Tuesday 17 May 2011

Pip

In the chaos of nightingale season I almost forgot about Pip. He was brought into my office early last week and then ignored in a box on my desk while we worked outside with the midweek volunteers. I looked in on him after lunch and he was gone: But I soon found him hanging upside-down from a neighbouring desk. He seemed sluggish and I didn't give much for his chances. These tiny mammals are likely to go the way of my tomatoes (all dead by the way) when we get a late frost.

I waited until the end of the day to see if he was fit enough to release. He didn't look like a fighter I must say: Just hanging-out in his box looking, frankly, boring. I walked him back to where he was found in the faint hope of a successful release. If he didn't perk up I was prepared to take him indoors again.

As soon as I put him on a tree he sprang to life. He didn't fly but he "ran" up the branch in a sinister looking bat-crawl, using his hooked wing-fingers and his hind toes. If I had been a bird I would have pecked him to death for just being batty. When he reached the top of the branch he promptly turned upside-down and went to sleep. Then he was virtually invisible.

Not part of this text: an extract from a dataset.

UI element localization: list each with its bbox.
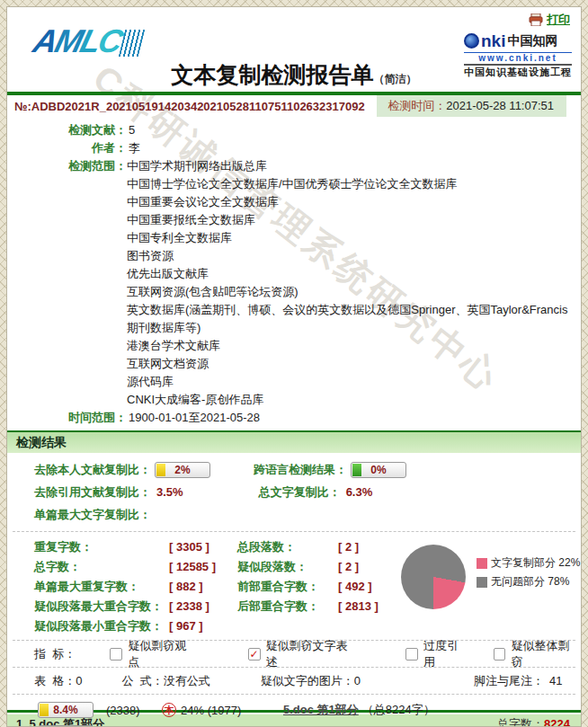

Pip is a pipistrelle bat. We don't have many at Paxton so we like to look after them. I guess that most of the ones we see come from houses in the village, but a few live in old, ivy-covered trees on the reserve. This is not really a woodland site, but a few more bat boxes might help.

Actually we have two kinds of pipistrelle that have different voices, but they look the same in the hand. You have to point an electronic bat detector at them to tell the difference.